11 Responses to No, Seven

  1. Briany Najar says:

    Neil Gaiman is like the Rick Wakeman of comics.
    Vacuous, meretricious appeals to class aspirations coupled with dismally crabbed imagination.
    Both owe success to resources other than creative.
    “Overture” my arse.

  2. Dave Hartley says:

    Bit unfair to Wakeman. He was great in Lisztomania.

  3. Robert Boyd says:

    If that’s true, then who’s the Tony Kaye of comics?!

  4. Briany Najar says:

    I saw Wakeman on a documentary recently. He was talking about Roger Dean’s cover art for the Yes albums (I resent Yes and ELP all the more for having such attractive packaging for their poorly produced records which link rock and classical by presenting the worst of both worlds.).
    His observation was (this is not verbatim) : people say you can tell a book by its cover, and you can certainly tell these albums by their covers.

  5. Briany Najar says:

    I guess one of the many talented and hard working individuals who’ve worked on some well loved genre pieces without becoming a huge celebrity. A Brit with a fondness for US popular culture. A sideman.
    I don’t know! Who is it??

  6. Briany Najar says:

    Steve Moore? Alan Hebden? Gerry Finlay Day?

  7. Paul Slade says:

    Wakeman’s a good bloke. He used to scoff curries and knock back pints of bitter in the dressing room while the rest of Yes were fannying about with their micro-biotic brown rice and Perrier. He’s happy to acknowledge today that his King Arthur on Ice extravaganza was the (unintentionally) ludicrous highlight of 70s prog excess. He pops up on UK television now and again, wryly telling stories against himself, bemoaning the amount of alimony he has to pay or cheerfully bashing out a bit of pub piano. Like I said: a good bloke.

  8. Dave Hartley says:

    Well Nestor Redondo was the forgotten star of Joe Kubert’s Genesis (the ‘No static at all’ remix).

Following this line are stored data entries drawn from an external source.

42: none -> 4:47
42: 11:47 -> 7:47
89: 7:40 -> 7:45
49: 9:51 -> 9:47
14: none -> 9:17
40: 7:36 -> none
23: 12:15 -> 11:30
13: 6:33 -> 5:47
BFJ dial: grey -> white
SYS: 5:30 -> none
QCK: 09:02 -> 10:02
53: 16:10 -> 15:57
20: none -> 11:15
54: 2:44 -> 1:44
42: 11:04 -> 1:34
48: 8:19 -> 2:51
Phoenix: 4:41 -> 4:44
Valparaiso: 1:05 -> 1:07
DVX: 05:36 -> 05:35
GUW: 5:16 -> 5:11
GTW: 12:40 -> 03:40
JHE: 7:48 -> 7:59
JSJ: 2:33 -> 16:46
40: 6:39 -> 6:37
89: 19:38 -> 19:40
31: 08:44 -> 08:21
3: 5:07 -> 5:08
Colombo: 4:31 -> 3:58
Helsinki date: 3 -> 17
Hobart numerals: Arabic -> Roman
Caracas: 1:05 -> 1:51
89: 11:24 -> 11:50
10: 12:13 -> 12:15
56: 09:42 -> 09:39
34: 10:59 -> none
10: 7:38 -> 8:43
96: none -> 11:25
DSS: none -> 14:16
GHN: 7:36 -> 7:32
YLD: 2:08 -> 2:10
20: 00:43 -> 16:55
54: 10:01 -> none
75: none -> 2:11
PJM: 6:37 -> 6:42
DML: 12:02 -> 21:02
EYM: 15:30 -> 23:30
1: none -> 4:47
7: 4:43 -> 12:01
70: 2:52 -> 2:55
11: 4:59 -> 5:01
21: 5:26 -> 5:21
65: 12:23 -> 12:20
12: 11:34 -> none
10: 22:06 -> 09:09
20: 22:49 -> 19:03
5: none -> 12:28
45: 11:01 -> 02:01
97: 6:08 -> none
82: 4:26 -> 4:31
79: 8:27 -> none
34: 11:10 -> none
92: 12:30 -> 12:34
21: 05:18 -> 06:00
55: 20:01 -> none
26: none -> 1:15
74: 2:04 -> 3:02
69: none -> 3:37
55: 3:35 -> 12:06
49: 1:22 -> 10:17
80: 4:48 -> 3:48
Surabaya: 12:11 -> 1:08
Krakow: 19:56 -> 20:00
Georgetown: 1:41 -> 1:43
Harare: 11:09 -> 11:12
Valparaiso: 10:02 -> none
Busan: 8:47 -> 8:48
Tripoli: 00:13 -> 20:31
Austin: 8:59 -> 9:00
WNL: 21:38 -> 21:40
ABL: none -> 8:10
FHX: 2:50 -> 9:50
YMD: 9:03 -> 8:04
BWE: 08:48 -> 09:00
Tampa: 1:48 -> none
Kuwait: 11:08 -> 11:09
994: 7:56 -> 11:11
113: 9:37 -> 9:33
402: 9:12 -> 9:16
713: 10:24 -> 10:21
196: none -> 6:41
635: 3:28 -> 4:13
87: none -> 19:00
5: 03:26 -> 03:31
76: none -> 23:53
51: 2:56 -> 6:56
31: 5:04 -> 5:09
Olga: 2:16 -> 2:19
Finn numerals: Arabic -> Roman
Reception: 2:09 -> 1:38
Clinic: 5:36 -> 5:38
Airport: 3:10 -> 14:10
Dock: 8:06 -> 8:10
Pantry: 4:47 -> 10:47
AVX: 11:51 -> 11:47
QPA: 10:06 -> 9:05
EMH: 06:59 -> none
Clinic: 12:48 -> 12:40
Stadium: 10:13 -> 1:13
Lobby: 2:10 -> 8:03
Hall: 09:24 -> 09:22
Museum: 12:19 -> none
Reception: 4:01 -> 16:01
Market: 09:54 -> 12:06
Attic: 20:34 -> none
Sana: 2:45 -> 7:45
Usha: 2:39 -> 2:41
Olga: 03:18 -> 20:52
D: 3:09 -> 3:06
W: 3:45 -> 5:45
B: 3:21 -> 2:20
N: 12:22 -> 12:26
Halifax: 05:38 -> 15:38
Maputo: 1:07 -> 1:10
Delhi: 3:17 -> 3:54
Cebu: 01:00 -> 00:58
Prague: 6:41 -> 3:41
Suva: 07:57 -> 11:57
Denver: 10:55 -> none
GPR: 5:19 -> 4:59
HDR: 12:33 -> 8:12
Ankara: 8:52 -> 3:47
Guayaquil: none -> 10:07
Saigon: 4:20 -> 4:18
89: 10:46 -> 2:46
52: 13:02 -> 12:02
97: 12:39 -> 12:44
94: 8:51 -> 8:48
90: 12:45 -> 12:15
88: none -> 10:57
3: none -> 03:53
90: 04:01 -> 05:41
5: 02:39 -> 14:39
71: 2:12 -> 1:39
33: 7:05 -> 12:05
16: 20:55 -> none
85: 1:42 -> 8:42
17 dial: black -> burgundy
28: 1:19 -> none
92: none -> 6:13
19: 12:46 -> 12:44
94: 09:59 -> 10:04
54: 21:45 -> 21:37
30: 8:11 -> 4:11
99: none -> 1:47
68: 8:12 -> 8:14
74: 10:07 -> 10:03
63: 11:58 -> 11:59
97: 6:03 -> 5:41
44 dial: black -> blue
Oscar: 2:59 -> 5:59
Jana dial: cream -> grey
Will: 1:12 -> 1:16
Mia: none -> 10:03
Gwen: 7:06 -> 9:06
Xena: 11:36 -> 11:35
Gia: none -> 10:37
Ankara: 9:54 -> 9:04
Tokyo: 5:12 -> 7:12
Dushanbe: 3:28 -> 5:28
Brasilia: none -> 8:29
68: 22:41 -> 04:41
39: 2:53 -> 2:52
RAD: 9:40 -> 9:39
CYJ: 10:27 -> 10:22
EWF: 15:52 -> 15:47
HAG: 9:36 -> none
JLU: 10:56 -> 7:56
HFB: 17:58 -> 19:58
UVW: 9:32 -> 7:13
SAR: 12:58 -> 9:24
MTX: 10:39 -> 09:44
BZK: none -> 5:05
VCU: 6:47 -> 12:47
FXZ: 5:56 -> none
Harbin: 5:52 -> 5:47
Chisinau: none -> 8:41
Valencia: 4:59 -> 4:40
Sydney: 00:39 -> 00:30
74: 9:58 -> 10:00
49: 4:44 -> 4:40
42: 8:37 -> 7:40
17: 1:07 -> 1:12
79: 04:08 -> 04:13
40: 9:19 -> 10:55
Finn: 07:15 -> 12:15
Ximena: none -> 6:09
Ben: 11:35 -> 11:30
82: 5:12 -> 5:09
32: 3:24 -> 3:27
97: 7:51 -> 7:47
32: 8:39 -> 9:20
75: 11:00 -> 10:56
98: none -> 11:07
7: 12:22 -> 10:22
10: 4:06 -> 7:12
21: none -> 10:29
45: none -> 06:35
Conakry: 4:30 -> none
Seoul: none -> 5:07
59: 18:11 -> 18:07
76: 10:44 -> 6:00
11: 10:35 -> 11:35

    DC Limited Collectors’ Edition presents 36

  9. Briany Najar says:

    Fair enough. If I knew him personally I’d probably be more impressed by his good bloke credentials, rather than being ever so slightly disgusted by his cultural presence and weak aesthetic pursuits, which are all of his that I have access to.
    I’m not saying he should suffer for his crimes. Especially not if he’s into beer and that.
    He should make recompense, ideally, but not necessarily suffer.

  10. Briany Najar says:

    That was meant to be in reply to Paul Slade.

    Everyone agrees that Neil Gaiman’s proper nasty though, right?

  11. David says:

    That seems a bit harsh towards Gaiman. I’m not even a big fan of his and the hyperbole that surrounds most of his work makes me roll my eyes, but I’d still say he’s a good writer.